Syntis Bio Aims to Transform Oral Therapy for Obesity, Diabetes, and Rare Diseases

Syntis Bio, Inc. has recently emerged as a clinical-stage biopharmaceutical company dedicated to creating oral therapies that aim to provide more accessible, effective, and sustainable healthcare solutions. The company's primary focus is on harnessing the unique biology of the small intestine, a crucial organ for metabolic control, digestion, and drug absorption. Syntis Bio is advancing a portfolio of programs targeting a range of metabolic diseases, from obesity to rare pediatric conditions such as homocystinuria (HCU) and maple syrup urine disease (MSUD).

The company was co-founded by industry veteran Rahul Dhanda alongside esteemed Massachusetts Institute of Technology (MIT) scholars Robert Langer and Giovanni Traverso. Syntis Bio's leading program, SYNT-101, is currently undergoing human trials. Additionally, the company is progressing several rare disease treatments towards Investigational New Drug (IND)-enabling studies. In 2023, Syntis Bio secured $15.5 million in seed funding from prominent investors, including Safar Partners, BOLD Capital Partners, Touchdown Ventures, Colorcon Ventures, and Portal Innovations.

Commenting on the global obesity epidemic projected to affect 1.5 billion people by 2030, CEO Rahul Dhanda highlighted the limitations of current GLP-1 drugs in terms of accessibility, cost, side effects, and long-term maintenance. He expressed optimism about the promising results of SYNT-101 in human trials, noting that this once-daily pill could offer a convenient and accessible alternative or complementary therapy for obesity. By leveraging the small intestine’s therapeutic potential, Syntis Bio aims to address a wide array of health issues, from prevalent conditions like obesity and diabetes to rare diseases such as HCU and MSUD.

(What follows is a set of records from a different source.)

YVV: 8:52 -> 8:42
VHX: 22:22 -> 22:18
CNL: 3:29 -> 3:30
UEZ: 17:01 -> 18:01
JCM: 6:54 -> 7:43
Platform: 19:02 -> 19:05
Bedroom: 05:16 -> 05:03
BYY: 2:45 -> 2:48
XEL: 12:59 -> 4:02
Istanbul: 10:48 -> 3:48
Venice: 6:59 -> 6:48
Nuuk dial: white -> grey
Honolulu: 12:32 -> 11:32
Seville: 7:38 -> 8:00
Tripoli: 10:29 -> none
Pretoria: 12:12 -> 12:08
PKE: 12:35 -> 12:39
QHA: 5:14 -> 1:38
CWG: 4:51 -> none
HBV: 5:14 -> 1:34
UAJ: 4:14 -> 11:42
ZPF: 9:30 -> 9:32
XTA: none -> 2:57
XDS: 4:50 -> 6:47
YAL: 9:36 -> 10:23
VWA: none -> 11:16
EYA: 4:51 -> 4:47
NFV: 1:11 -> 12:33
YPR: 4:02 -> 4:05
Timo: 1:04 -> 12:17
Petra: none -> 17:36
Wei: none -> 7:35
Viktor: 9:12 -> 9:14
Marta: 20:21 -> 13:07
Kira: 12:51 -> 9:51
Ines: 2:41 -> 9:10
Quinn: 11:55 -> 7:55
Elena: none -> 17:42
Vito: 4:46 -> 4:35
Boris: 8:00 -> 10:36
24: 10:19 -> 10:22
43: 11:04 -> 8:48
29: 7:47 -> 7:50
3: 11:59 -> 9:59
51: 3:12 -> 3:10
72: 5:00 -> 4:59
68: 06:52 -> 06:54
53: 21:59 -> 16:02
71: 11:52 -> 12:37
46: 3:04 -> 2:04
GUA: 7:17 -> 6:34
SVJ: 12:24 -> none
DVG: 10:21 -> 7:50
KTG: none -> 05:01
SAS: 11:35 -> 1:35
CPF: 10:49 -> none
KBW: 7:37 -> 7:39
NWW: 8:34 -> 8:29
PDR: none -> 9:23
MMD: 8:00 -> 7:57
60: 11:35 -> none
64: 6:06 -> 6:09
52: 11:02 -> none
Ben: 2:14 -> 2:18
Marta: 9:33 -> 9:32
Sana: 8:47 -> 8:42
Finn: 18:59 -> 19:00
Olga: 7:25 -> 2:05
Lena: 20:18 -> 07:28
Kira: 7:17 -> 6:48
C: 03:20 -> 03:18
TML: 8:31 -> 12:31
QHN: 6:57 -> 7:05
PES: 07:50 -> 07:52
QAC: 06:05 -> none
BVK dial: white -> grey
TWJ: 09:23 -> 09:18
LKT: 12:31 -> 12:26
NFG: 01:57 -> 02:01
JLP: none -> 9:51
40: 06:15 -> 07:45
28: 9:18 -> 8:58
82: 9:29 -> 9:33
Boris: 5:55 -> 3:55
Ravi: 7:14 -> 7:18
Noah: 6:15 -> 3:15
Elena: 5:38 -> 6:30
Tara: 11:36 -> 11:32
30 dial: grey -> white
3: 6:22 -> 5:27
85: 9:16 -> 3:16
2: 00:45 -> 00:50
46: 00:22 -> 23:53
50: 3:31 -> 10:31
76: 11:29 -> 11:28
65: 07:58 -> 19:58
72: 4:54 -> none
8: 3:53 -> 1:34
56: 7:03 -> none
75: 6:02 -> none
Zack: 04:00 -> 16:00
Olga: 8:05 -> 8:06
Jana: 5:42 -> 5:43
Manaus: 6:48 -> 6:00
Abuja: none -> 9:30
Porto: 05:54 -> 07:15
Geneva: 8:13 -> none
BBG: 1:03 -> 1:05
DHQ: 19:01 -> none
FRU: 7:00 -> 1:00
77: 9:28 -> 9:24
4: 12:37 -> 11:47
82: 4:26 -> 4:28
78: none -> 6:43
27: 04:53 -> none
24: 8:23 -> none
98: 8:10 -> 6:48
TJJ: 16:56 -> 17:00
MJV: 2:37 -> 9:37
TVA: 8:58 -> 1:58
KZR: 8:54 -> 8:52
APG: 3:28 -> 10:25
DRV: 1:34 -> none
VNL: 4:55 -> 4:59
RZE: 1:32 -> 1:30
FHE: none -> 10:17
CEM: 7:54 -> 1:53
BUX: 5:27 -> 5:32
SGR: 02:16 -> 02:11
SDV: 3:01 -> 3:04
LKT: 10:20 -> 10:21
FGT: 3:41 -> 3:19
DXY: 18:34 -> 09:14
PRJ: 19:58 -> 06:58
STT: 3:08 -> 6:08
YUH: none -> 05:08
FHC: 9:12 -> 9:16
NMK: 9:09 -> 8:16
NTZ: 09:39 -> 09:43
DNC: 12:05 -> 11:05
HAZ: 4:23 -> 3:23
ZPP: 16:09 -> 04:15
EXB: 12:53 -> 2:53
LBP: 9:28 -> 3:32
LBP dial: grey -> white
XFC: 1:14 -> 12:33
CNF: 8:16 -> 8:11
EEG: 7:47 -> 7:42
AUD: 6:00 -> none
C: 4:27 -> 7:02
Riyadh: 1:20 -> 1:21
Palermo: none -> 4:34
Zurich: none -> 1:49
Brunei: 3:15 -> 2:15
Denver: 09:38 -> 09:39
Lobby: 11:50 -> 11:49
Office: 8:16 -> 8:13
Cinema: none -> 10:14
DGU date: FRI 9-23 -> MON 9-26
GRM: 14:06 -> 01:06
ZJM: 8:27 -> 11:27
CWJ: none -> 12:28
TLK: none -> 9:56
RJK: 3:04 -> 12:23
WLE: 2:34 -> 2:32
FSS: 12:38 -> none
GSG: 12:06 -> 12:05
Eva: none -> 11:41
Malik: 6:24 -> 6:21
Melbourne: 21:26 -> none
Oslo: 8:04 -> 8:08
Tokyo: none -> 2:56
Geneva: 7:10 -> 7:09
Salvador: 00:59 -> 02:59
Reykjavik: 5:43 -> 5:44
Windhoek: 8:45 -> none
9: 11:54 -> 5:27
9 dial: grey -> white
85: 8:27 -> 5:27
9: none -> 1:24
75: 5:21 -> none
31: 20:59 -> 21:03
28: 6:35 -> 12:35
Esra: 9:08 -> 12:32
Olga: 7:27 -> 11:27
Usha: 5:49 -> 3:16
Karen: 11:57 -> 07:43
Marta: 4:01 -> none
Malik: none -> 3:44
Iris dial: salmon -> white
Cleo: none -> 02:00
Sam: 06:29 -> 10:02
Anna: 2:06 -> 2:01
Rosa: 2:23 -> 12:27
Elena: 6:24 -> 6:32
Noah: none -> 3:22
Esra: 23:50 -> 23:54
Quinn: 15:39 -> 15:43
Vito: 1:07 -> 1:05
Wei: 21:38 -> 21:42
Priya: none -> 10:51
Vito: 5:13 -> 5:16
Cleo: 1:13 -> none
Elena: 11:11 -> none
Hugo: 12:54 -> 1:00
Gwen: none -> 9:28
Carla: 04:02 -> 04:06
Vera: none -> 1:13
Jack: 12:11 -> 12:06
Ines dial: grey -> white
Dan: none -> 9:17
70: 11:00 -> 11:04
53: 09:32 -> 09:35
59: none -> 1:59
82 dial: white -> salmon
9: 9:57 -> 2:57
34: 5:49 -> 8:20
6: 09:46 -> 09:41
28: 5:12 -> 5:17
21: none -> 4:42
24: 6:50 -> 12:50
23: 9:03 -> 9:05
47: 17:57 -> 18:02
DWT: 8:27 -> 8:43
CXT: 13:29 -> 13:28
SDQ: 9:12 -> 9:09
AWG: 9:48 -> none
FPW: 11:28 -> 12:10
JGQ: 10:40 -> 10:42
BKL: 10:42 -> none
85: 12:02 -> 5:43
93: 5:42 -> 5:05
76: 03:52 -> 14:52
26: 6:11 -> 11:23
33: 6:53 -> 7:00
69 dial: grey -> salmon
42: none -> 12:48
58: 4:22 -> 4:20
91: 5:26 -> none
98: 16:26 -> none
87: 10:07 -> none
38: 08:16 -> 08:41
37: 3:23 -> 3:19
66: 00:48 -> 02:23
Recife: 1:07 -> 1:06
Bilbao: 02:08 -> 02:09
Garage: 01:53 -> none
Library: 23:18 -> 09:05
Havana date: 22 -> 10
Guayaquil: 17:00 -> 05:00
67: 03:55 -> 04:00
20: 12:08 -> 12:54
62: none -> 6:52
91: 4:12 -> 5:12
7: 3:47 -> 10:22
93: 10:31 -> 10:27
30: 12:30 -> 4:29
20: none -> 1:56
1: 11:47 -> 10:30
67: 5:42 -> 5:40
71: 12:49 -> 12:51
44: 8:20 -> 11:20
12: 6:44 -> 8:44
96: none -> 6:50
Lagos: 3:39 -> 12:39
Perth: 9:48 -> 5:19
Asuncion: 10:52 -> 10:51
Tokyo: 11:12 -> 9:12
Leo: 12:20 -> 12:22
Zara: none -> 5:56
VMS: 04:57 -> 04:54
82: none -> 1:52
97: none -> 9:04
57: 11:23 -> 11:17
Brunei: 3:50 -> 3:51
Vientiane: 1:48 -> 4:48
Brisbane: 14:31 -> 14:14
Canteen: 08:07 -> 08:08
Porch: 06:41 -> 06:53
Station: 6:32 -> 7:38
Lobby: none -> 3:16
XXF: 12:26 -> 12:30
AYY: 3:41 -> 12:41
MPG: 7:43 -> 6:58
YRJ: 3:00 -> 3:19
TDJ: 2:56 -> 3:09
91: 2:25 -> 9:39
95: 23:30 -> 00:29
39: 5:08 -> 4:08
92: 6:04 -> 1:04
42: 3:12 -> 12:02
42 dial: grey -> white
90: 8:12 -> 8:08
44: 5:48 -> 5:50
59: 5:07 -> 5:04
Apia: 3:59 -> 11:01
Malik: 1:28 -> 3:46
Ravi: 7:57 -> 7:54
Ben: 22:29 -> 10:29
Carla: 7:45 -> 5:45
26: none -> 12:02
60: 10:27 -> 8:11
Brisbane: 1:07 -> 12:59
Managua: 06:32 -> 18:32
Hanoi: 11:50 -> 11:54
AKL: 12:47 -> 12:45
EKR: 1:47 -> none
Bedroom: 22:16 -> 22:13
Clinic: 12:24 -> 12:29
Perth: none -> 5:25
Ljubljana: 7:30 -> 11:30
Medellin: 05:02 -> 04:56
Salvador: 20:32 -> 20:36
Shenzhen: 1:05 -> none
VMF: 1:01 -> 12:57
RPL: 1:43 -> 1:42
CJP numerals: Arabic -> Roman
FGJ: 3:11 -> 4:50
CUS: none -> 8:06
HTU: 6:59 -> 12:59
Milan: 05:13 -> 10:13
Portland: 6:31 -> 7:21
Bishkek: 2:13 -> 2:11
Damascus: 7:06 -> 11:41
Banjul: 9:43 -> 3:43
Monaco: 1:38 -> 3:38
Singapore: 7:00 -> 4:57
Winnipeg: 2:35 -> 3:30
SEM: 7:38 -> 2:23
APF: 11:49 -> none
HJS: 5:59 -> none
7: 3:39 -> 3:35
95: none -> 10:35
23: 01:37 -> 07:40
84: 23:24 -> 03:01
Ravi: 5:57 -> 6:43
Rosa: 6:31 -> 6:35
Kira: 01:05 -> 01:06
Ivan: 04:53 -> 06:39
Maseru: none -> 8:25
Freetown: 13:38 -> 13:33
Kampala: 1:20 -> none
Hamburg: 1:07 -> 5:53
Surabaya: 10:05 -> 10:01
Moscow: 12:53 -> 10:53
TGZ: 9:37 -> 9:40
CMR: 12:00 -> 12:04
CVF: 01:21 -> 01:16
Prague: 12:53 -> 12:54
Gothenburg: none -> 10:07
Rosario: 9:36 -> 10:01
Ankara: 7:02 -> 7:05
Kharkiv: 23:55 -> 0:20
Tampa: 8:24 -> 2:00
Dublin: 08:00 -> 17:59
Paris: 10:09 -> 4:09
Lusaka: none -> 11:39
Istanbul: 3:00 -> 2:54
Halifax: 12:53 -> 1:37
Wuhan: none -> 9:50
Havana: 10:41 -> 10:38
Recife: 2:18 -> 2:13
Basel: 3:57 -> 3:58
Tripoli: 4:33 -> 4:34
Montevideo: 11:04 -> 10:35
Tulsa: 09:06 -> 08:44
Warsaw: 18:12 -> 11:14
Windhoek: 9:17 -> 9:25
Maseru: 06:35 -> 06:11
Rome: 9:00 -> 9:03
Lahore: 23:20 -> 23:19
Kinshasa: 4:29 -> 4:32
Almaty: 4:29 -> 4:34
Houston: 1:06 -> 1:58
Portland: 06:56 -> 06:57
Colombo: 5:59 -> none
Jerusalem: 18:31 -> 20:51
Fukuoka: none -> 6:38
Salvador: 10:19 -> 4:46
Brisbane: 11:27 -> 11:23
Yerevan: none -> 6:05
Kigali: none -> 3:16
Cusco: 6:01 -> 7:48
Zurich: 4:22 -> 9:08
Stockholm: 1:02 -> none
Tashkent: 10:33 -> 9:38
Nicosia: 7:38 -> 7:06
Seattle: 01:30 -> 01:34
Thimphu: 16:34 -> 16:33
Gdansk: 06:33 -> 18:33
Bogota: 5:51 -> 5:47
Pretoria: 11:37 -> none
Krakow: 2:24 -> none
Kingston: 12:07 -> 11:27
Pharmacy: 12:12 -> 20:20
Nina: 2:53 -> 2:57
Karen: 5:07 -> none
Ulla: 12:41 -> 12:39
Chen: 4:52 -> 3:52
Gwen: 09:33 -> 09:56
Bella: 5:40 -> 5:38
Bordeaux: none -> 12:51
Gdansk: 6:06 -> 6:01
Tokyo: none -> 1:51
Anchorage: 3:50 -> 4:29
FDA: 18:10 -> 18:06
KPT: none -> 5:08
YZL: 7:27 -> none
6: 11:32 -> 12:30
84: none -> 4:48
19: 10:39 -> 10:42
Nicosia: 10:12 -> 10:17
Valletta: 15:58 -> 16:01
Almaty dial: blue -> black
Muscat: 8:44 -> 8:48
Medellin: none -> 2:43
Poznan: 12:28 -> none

The SYNT-101 program works by mimicking the effects of gastric bypass surgery through a process known as duodenal nutrient exclusion. This mechanism blocks nutrient absorption in the upper part of the small intestine, redirecting nutrients to the lower small intestine, which stimulates the release of satiety hormones like GLP-1 and PYY. The current human trials aim to evaluate the pill's safety, tolerability, and efficacy in blocking nutrient absorption, with full results expected by the end of 2024. These findings will support Syntis Bio’s IND application with the U.S. Food & Drug Administration (FDA) in 2025.

The SYNT-101 pill is based on SYNT™ (SYNthetic Tissue-lining) technology, a polymer chemistry innovation developed by Drs. Langer and Traverso. This technology provides a temporary polydopamine coating to catalase-rich tissues in the gastrointestinal tract, which remains in place for up to 24 hours before being naturally cleared from the body. This versatile technology can achieve various therapeutic effects, including nutrient exclusion, gut-restricted enzyme installation, and enhanced drug bioavailability.

In April 2024, Syntis Bio expanded its pipeline by acquiring engineered enzyme therapies from Codexis, Inc. The company is now focusing on developing oral treatments for homocystinuria (SYNT-202) and maple syrup urine disease (SYNT-203). Both conditions lack approved disease-modifying therapies. Following successful non-human primate studies, Syntis Bio plans to submit an IND application for one of these treatments in 2025.

Syntis Bio is also working on next-generation formulations of SYNT-202 and SYNT-203, utilizing SYNT technology to enhance local therapeutic activity and duration. Additionally, the company is conducting discovery-stage research on solutions for pancreatic insufficiency and peptic ulcers.

The Syntis board of directors includes co-founders Dhanda, Langer, and Traverso, along with experienced strategists and company builders Teymour Boutros-Ghali and Martin Madaus. The company's mission is to develop oral therapies that optimize the small intestine's biology, offering treatments for both rare genetic disorders and common health conditions.